Directions:
Reproduce the entries exactly and omit the pictures.

********

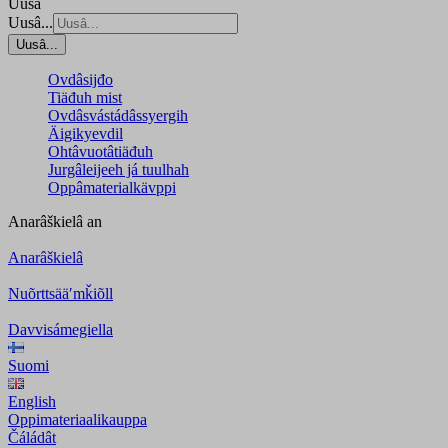
Uusâ
Uusâ...
Uusâ...
Ovdâsijđo
Tiäđuh mist
Ovdâsvástádâssyergih
Äigikyevdil
Ohtâvuotâtiäđuh
Jurgâleijeeh já tuulhah
Oppâmaterialkävppi
Anarâškielâ
an
Anarâškielâ
Nuõrttsääʹmǩiõll
Davvisámegiella
Suomi
English
Oppimateriaalikauppa
Čáládât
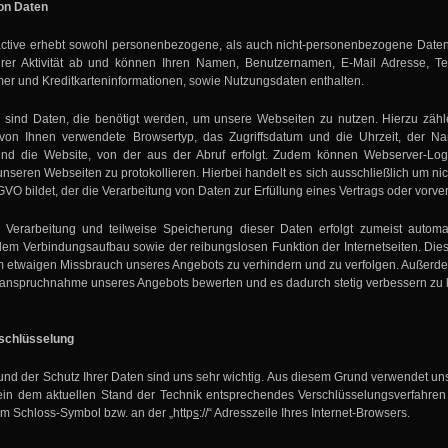
on Daten
ctive erhebt sowohl personenbezogene, als auch nicht-personenbezogene Daten. 
rer Aktivität ab und können Ihren Namen, Benutzernamen, E-Mail Adresse, Tel
r und Kreditkarteninformationen, sowie Nutzungsdaten enthalten.
sind Daten, die benötigt werden, um unsere Webseiten zu nutzen. Hierzu zähle
 von Ihnen verwendete Browsertyp, das Zugriffsdatum und die Uhrzeit, der N
d die Website, von der aus der Abruf erfolgt. Zudem können Webserver-Log-D
f unseren Webseiten zu protokollieren. Hierbei handelt es sich ausschließlich um 
SGVO bildet, der die Verarbeitung von Daten zur Erfüllung eines Vertrags oder vorv
 Verarbeitung und teilweise Speicherung dieser Daten erfolgt zumeist automat
em Verbindungsaufbau sowie der reibungslosen Funktion der Internetseiten. Di
m etwaigen Missbrauch unseres Angebots zu verhindern und zu verfolgen. Außer
Inanspruchnahme unseres Angebots bewerten und es dadurch stetig verbessern zu
rschlüsselung
 und der Schutz Ihrer Daten sind uns sehr wichtig. Aus diesem Grund verwendet un
ein dem aktuellen Stand der Technik entsprechendes Verschlüsselungsverfahren
m Schloss-Symbol bzw. an der „http
s
://“ Adresszeile Ihres Internet-Browsers.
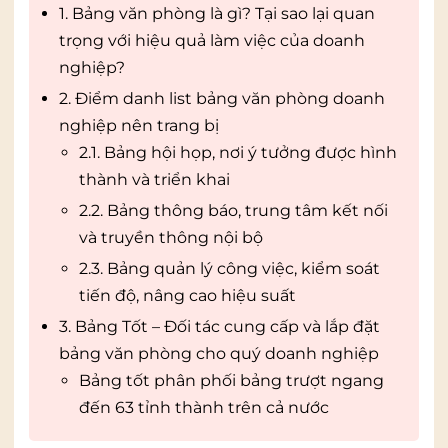
1. Bảng văn phòng là gì? Tại sao lại quan
trọng với hiệu quả làm việc của doanh
nghiệp?
2. Điểm danh list bảng văn phòng doanh
nghiệp nên trang bị
2.1. Bảng hội họp, nơi ý tưởng được hình
thành và triển khai
2.2. Bảng thông báo, trung tâm kết nối
và truyền thông nội bộ
2.3. Bảng quản lý công việc, kiểm soát
tiến độ, nâng cao hiệu suất
3. Bảng Tốt – Đối tác cung cấp và lắp đặt
bảng văn phòng cho quý doanh nghiệp
Bảng tốt phân phối bảng trượt ngang
đến 63 tỉnh thành trên cả nước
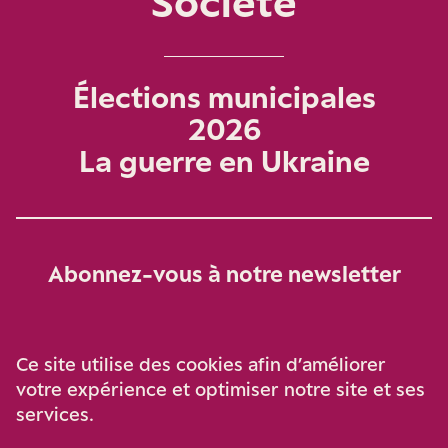
Société
Élections municipales
2026
La guerre en Ukraine
Abonnez-vous à notre newsletter
Je m‘abonne
Ce site utilise des cookies afin d’améliorer
votre expérience et optimiser notre site et ses
services.
Soutenez-nous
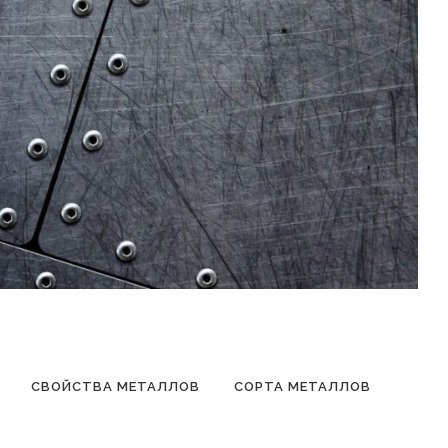
СВОЙСТВА МЕТАЛЛОВ
СОРТА МЕТАЛЛОВ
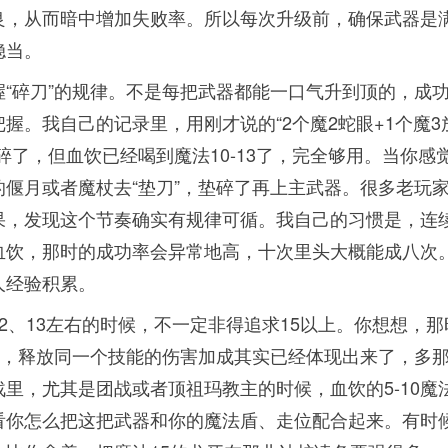
良，从而暗中增加失败率。所以每次升级前，确保武器是
稳当。
“碎刀”的规律。不是每把武器都能一口气升到顶的，成
握。我自己的记录里，用刚才说的“2个魔2蛇眼+1个魔3
碎了，但血饮已经喝到魔法10-13了，完全够用。当你感
偃月或者魔杖去“垫刀”，垫碎了再上主武器。很多老玩
果，发现这个节奏确实有规律可循。我自己的习惯是，连
血饮，那时的成功率会异常地高，十次里头大概能成八次
人经验积累。
2、13左右的时候，不一定非得追求15以上。你想想，那
饮，释放同一个技能的伤害加成其实已经体现出来了，多
里，尤其是团战或者顶祖玛教主的时候，血饮的5-10魔
看你怎么把这把武器和你的魔法盾、走位配合起来。有时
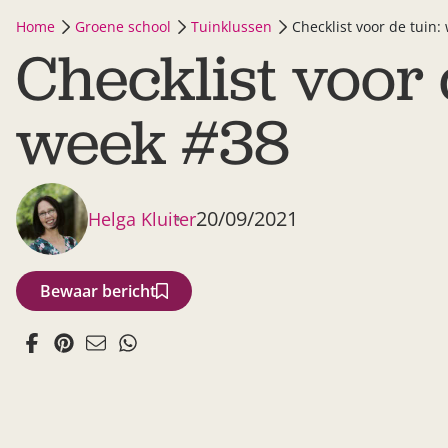
Home
Groene school
Tuinklussen
Checklist voor de tuin:
Checklist voor 
week #38
20/09/2021
Helga Kluiter
Bewaar bericht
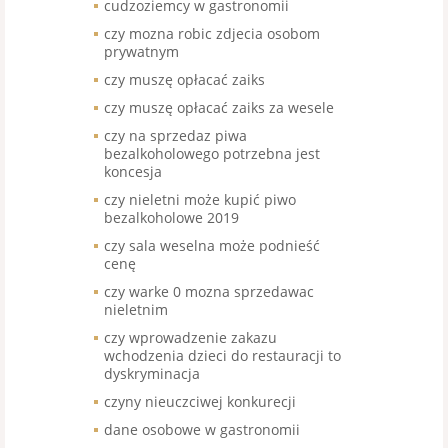
cudzoziemcy w gastronomii
czy mozna robic zdjecia osobom
prywatnym
czy muszę opłacać zaiks
czy muszę opłacać zaiks za wesele
czy na sprzedaz piwa
bezalkoholowego potrzebna jest
koncesja
czy nieletni może kupić piwo
bezalkoholowe 2019
czy sala weselna może podnieść
cenę
czy warke 0 mozna sprzedawac
nieletnim
czy wprowadzenie zakazu
wchodzenia dzieci do restauracji to
dyskryminacja
czyny nieuczciwej konkurecji
dane osobowe w gastronomii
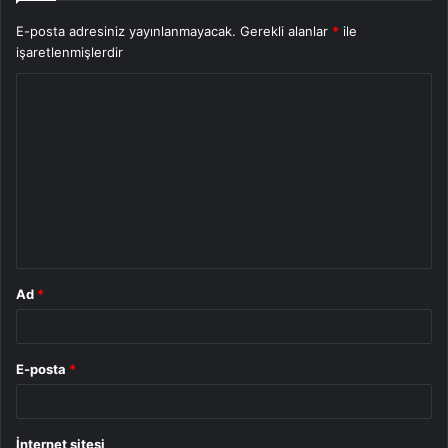
E-posta adresiniz yayınlanmayacak.
Gerekli alanlar
*
ile
işaretlenmişlerdir
Y
o
r
u
m
*
Ad
*
E-posta
*
İnternet sitesi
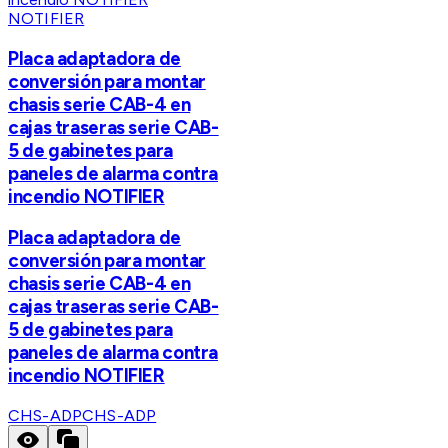
NOTIFIER
Placa adaptadora de
conversión para montar
chasis serie CAB-4 en
cajas traseras serie CAB-
5 de gabinetes para
paneles de alarma contra
incendio NOTIFIER
Placa adaptadora de
conversión para montar
chasis serie CAB-4 en
cajas traseras serie CAB-
5 de gabinetes para
paneles de alarma contra
incendio NOTIFIER
CHS-ADP
CHS-ADP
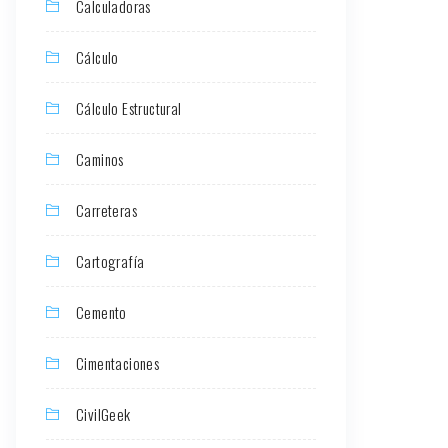
Calculadoras
Cálculo
Cálculo Estructural
Caminos
Carreteras
Cartografía
Cemento
Cimentaciones
CivilGeek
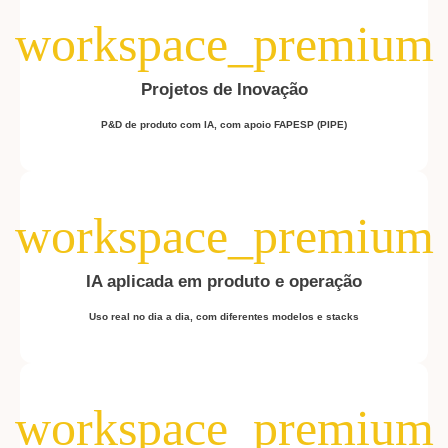
Projetos de Inovação
P&D de produto com IA, com apoio FAPESP (PIPE)
IA aplicada em produto e operação
Uso real no dia a dia, com diferentes modelos e stacks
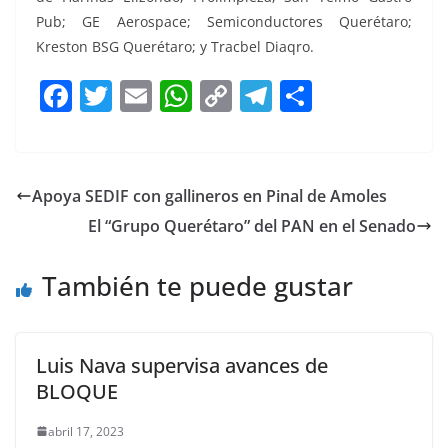
Pub; GE Aerospace; Semiconductores Querétaro;
Kreston BSG Querétaro; y Tracbel Diaqro.
F
T
E
W
C
T
S
a
w
m
h
o
el
h
c
itt
ai
at
p
e
ar
e
er
l
s
y
gr
e
Apoya SEDIF con gallineros en Pinal de Amoles
b
A
Li
a
El “Grupo Querétaro” del PAN en el Senado
o
p
n
m
o
p
k
También te puede gustar
k
Luis Nava supervisa avances de
BLOQUE
abril 17, 2023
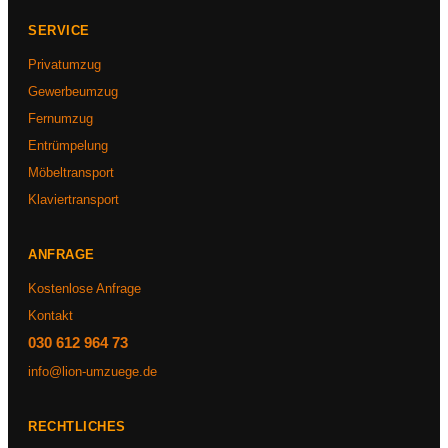
SERVICE
Privatumzug
Gewerbeumzug
Fernumzug
Entrümpelung
Möbeltransport
Klaviertransport
ANFRAGE
Kostenlose Anfrage
Kontakt
030 612 964 73
info@lion-umzuege.de
RECHTLICHES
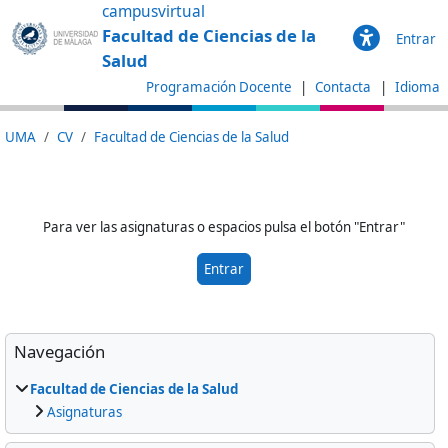
Saltar al contenido principal
campusvirtual
Facultad de Ciencias de la
Entrar
Salud
Programación Docente
Contacta
Idioma
UMA
CV
Facultad de Ciencias de la Salud
Para ver las asignaturas o espacios pulsa el botón "Entrar"
Entrar
Bloques
Omitir Navegación
Navegación
Facultad de Ciencias de la Salud
Asignaturas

********

Response to the task:
Uusâ
Uusâ...
Uusâ...
Ovdâsijđo
Tiäđuh mist
Ovdâsvástádâssyergih
Äigikyevdil
Ohtâvuotâtiäđuh
Jurgâleijeeh já tuulhah
Oppâmaterialkävppi
Anarâškielâ
an
Anarâškielâ
Nuõrttsääʹmǩiõll
Davvisámegiella
Suomi
English
Oppimateriaalikauppa
Čáládât
on Daten
ctive erhebt sowohl personenbezogene, als auch nicht-personenbezogene Daten. 
rer Aktivität ab und können Ihren Namen, Benutzernamen, E-Mail Adresse, Tel
r und Kreditkarteninformationen, sowie Nutzungsdaten enthalten.
sind Daten, die benötigt werden, um unsere Webseiten zu nutzen. Hierzu zähle
 von Ihnen verwendete Browsertyp, das Zugriffsdatum und die Uhrzeit, der N
d die Website, von der aus der Abruf erfolgt. Zudem können Webserver-Log-D
f unseren Webseiten zu protokollieren. Hierbei handelt es sich ausschließlich um 
SGVO bildet, der die Verarbeitung von Daten zur Erfüllung eines Vertrags oder vorv
 Verarbeitung und teilweise Speicherung dieser Daten erfolgt zumeist automat
em Verbindungsaufbau sowie der reibungslosen Funktion der Internetseiten. Di
m etwaigen Missbrauch unseres Angebots zu verhindern und zu verfolgen. Außer
Inanspruchnahme unseres Angebots bewerten und es dadurch stetig verbessern zu
rschlüsselung
 und der Schutz Ihrer Daten sind uns sehr wichtig. Aus diesem Grund verwendet un
ein dem aktuellen Stand der Technik entsprechendes Verschlüsselungsverfahren
m Schloss-Symbol bzw. an der „http
s
://“ Adresszeile Ihres Internet-Browsers.
1. Bảng văn phòng là gì? Tại sao lại quan
trọng với hiệu quả làm việc của doanh
nghiệp?
2. Điểm danh list bảng văn phòng doanh
nghiệp nên trang bị
2.1. Bảng hội họp, nơi ý tưởng được hình
thành và triển khai
2.2. Bảng thông báo, trung tâm kết nối
và truyền thông nội bộ
2.3. Bảng quản lý công việc, kiểm soát
tiến độ, nâng cao hiệu suất
3. Bảng Tốt – Đối tác cung cấp và lắp đặt
bảng văn phòng cho quý doanh nghiệp
Bảng tốt phân phối bảng trượt ngang
đến 63 tỉnh thành trên cả nước
Société
Élections municipales
2026
La guerre en Ukraine
Abonnez-vous à notre newsletter
Je m‘abonne
Ce site utilise des cookies afin d’améliorer
votre expérience et optimiser notre site et ses
services.
Soutenez-nous
СВОЙСТВА МЕТАЛЛОВ
СОРТА МЕТАЛЛОВ
良，从而暗中增加失败率。所以每次升级前，确保武器是
稳当。
“碎刀”的规律。不是每把武器都能一口气升到顶的，成
握。我自己的记录里，用刚才说的“2个魔2蛇眼+1个魔3
碎了，但血饮已经喝到魔法10-13了，完全够用。当你感
偃月或者魔杖去“垫刀”，垫碎了再上主武器。很多老玩
果，发现这个节奏确实有规律可循。我自己的习惯是，连
血饮，那时的成功率会异常地高，十次里头大概能成八次
人经验积累。
2、13左右的时候，不一定非得追求15以上。你想想，那
饮，释放同一个技能的伤害加成其实已经体现出来了，多
里，尤其是团战或者顶祖玛教主的时候，血饮的5-10魔
看你怎么把这把武器和你的魔法盾、走位配合起来。有时
Home
Groene school
Tuinklussen
Checklist voor de tuin:
Checklist voor 
week #38
20/09/2021
Helga Kluiter
Bewaar bericht
cudzoziemcy w gastronomii
czy mozna robic zdjecia osobom
prywatnym
czy muszę opłacać zaiks
czy muszę opłacać zaiks za wesele
czy na sprzedaz piwa
bezalkoholowego potrzebna jest
koncesja
czy nieletni może kupić piwo
bezalkoholowe 2019
czy sala weselna może podnieść
cenę
czy warke 0 mozna sprzedawac
nieletnim
czy wprowadzenie zakazu
wchodzenia dzieci do restauracji to
dyskryminacja
czyny nieuczciwej konkurecji
dane osobowe w gastronomii
E-posta adresiniz yayınlanmayacak.
Gerekli alanlar
*
ile
işaretlenmişlerdir
Y
o
r
u
m
*
Ad
*
E-posta
*
İnternet sitesi
NOTIFIER
Placa adaptadora de
conversión para montar
chasis serie CAB-4 en
cajas traseras serie CAB-
5 de gabinetes para
paneles de alarma contra
incendio NOTIFIER
Placa adaptadora de
conversión para montar
chasis serie CAB-4 en
cajas traseras serie CAB-
5 de gabinetes para
paneles de alarma contra
incendio NOTIFIER
CHS-ADP
CHS-ADP
Calculadoras
Cálculo
Cálculo Estructural
Caminos
Carreteras
Cartografía
Cemento
Cimentaciones
CivilGeek
Projetos de Inovação
P&D de produto com IA, com apoio FAPESP (PIPE)
IA aplicada em produto e operação
Uso real no dia a dia, com diferentes modelos e stacks
Pub; GE Aerospace; Semiconductores Querétaro;
Kreston BSG Querétaro; y Tracbel Diaqro.
F
T
E
W
C
T
S
a
w
m
h
o
el
h
c
itt
ai
at
p
e
ar
e
er
l
s
y
gr
e
Apoya SEDIF con gallineros en Pinal de Amoles
b
A
Li
a
El “Grupo Querétaro” del PAN en el Senado
o
p
n
m
o
p
k
También te puede gustar
k
Luis Nava supervisa avances de
BLOQUE
abril 17, 2023
SERVICE
Privatumzug
Gewerbeumzug
Fernumzug
Entrümpelung
Möbeltransport
Klaviertransport
ANFRAGE
Kostenlose Anfrage
Kontakt
030 612 964 73
info@lion-umzuege.de
RECHTLICHES
Saltar al contenido principal
campusvirtual
Facultad de Ciencias de la
Entrar
Salud
Programación Docente
Contacta
Idioma
UMA
CV
Facultad de Ciencias de la Salud
Para ver las asignaturas o espacios pulsa el botón "Entrar"
Entrar
Bloques
Omitir Navegación
Navegación
Facultad de Ciencias de la Salud
Asignaturas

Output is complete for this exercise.